5. Year-to-date columns
Most modern payslips show a YTD column next to each line. This sums the value from the start of the financial year (April) to the current month. Use it to:
- Track total income earned so far.
- Estimate likely TDS for the year.
- Check if your tax investments are on track.
- Verify the TDS shown in Form 26AS later.
The YTD line is more useful than the monthly line for tax planning. Treat it as your year-running scoreboard.
6. Leave and attendance summary
A payslip usually carries a sub-block listing total working days, days worked, leave taken, leave balance (earned, sick, casual), and any loss-of-pay days. Loss-of-pay days reduce both your earnings and PF for the month, so always cross-check. A wrongly marked LOP can knock 5,000 to 10,000 rupees off your salary in a single month.
7. The CTC vs net pay reality check
The biggest reason new joiners get confused is the gap between CTC and net pay. A simple example shows how it shrinks.
| Item | Annual amount (rupees) |
|---|---|
| Total CTC | 15,00,000 |
| Less: employer PF, gratuity, group insurance | 1,20,000 |
| Gross annual salary | 13,80,000 |
| Less: employee PF, professional tax | 72,000 |
| Less: income tax (illustrative) | 1,40,000 |
| Net annual take-home | 11,68,000 |
| Net monthly take-home | ~97,300 |
So a 15 lakh CTC translates to roughly 97,000 a month in hand. The gap is real, predictable, and explained line by line on the payslip itself.
8. The fine print that most people miss
Two final lines worth reading carefully. First, the tax declaration status. Many slips quietly show whether your tax is being deducted under the old or new regime — switch HR's mind here mid-year and your TDS changes overnight. Second, the flexible benefits used line. Many companies offer a flexi-benefits pool inside CTC. Used portions show as taxable allowances; unused portions get paid out at year-end as fully taxable cash.
For the official rules behind salary components and EPF, refer to the EPFO website for PF specifics and your employer's HR portal for the latest CTC structure. Read your payslip every month, not just when it surprises you. The pattern will tell you when something is wrong long before it hurts.

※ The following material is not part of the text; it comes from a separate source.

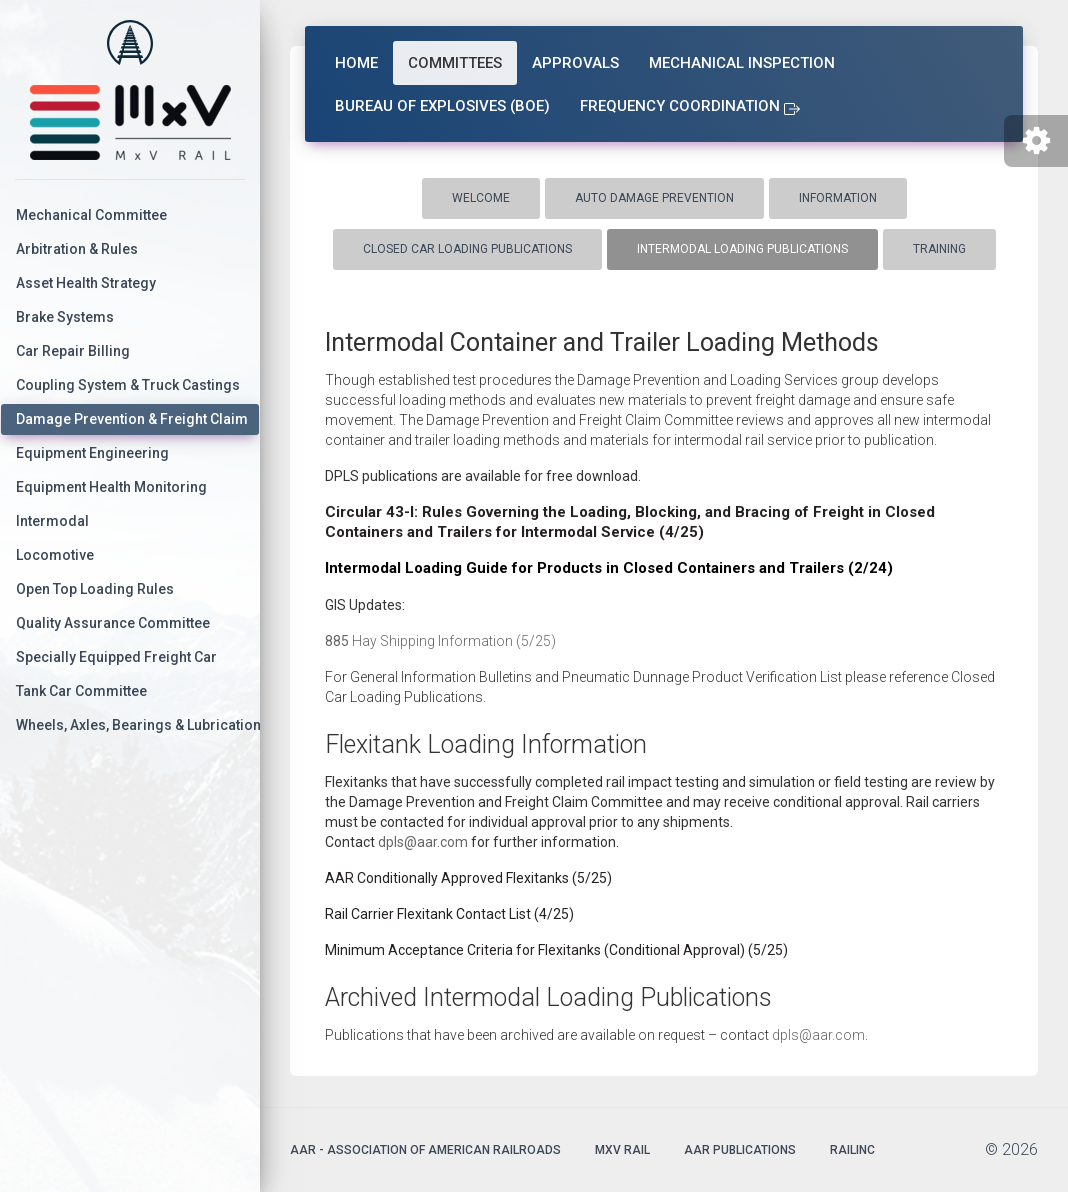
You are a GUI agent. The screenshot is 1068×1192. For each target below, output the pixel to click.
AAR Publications (740, 1150)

Frequently Asked Questions
- Why is my net pay much lower than CTC?
- CTC includes employer PF, gratuity, and group insurance which never reach your bank. After income tax and employee PF, monthly take-home is typically 65% to 75% of the CTC for the same period.
- What is YTD on a payslip?
- Year-to-date — a running total of each component from 1 April of the financial year to the current month. Useful for tax planning and Form 26AS verification.
- Is HRA always tax exempt?
- Only under the old regime, and only if you actually pay rent. The exempt amount is the lowest of three formulas defined by the Income Tax Act.
- Does professional tax apply everywhere in India?
- No. It is levied by state governments and exists in Maharashtra, Karnataka, Tamil Nadu, West Bengal, and a few others. States like Delhi do not levy it.